Another accidental find from my hard drive, probably saved somewhere around 2020.
These are the weight gain profiles with the linoleic acid compositions of the diets added.
Second point is that "olive oil" has an LA content varying from 3-21% LA as it comes from the freshly squashed olive, depending on the cultivar and the weather that year. This may increase if cut with rapeseed oil before it was purchased by Research Diet Services in the Netherlands. The study lab had, and used for tissue analysis, a gas chromatography machine, but did not use it on the diets the check their fatty acid composition. So no one knows what the mice ate in the olive oil group. I'd guess just under 4.5% of energy as LA.
All of which is pretty straight forward.
The group which I like best is the one which ate 35% of their calories from linoleic acid. That's the safflower oil group
Now this is nothing new. I've discussed very high intakes of linoleic acid as a weight loss intervention before. The current study merely replicates:
Prevention of diet-induced obesity by safflower oil: insights at the levels of PPARalpha, orexin, and ghrelin gene expression of adipocytes in mice
discussed here (and yes, these folks did measure the dietary fatty acids).
Prevention of diet-induced obesity by safflower oil: insights at the levels of PPARalpha, orexin, and ghrelin gene expression of adipocytes in mice
discussed here (and yes, these folks did measure the dietary fatty acids).
What is new is that we have both hepatic and intramuscular triglycerides measured. This is what we get in the liver:
We have to bear in mind that the low fat group, on 35% of E from fructose, should have some degree of hepatic triglyceride accumulation awaiting export as VLDLs under fasting conditions. The liver samples where obtained at 14.00h when most respectable mice would be sleeping but not hungry.
The two high LA fed mouse groups gave the two high liver triglyceride samples as you would expect and the cocoa butter fed mice resisted insulin's signal to store liver fat. Nothing exceptional.
But 35% linoleic acid in your diet is very protective against triglyceride accumulation within your liver, in addition to be moderately protective against obesity. Before we go on to mechanisms let's also look at muscle triglycerides. They look like this:
with the one problem of the cocoa butter based diet. Despite complete protection from obesity and hepatic lipid accumulation, stearic acid does not protect against lipid build up in the muscle cells. I find that difficult to understand.
I would guess one of two things. Perhaps the data are wrong. I very much doubt this, the group seem quite innocent. Second, running your metabolism on 45% fat vs 10% fat might require some degree of triglyceride storage in muscle cells, facilitated by insulin, which seems more plausible. Though why the various levels of LA did not produce a differential effect is problematic. File under "think about it".
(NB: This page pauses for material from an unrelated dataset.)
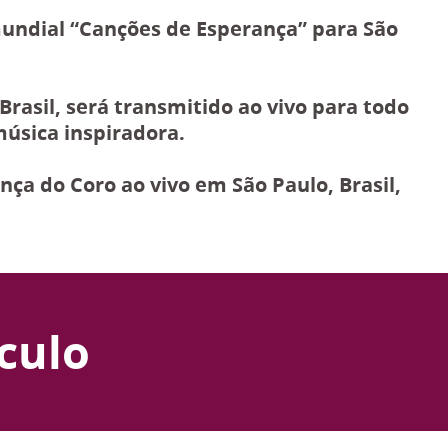
mundial “Canções de Esperança” para São
rasil, será transmitido ao vivo para todo
úsica inspiradora.
ça do Coro ao vivo em São Paulo, Brasil,
culo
So, on to the real question. Why is a diet containing 35% of energy as linoleic acid completely protective against lipid accumulation in the liver?
We can start with UCP1. The liver does not, as far as I can find out, ever express the gene for UCP1. Given a caloric overload to hepatocytes they just off-load excess caloric substrate, especially fatty acids, to BAT using FGF21 and let the BAT get on with generating a warm, enhanced oxygen consumption environment so the hepatocytes only see a caloric supply they are happy to deal with. That's the job of UCP1. And thermogenesis is nice for mice at 20 degC.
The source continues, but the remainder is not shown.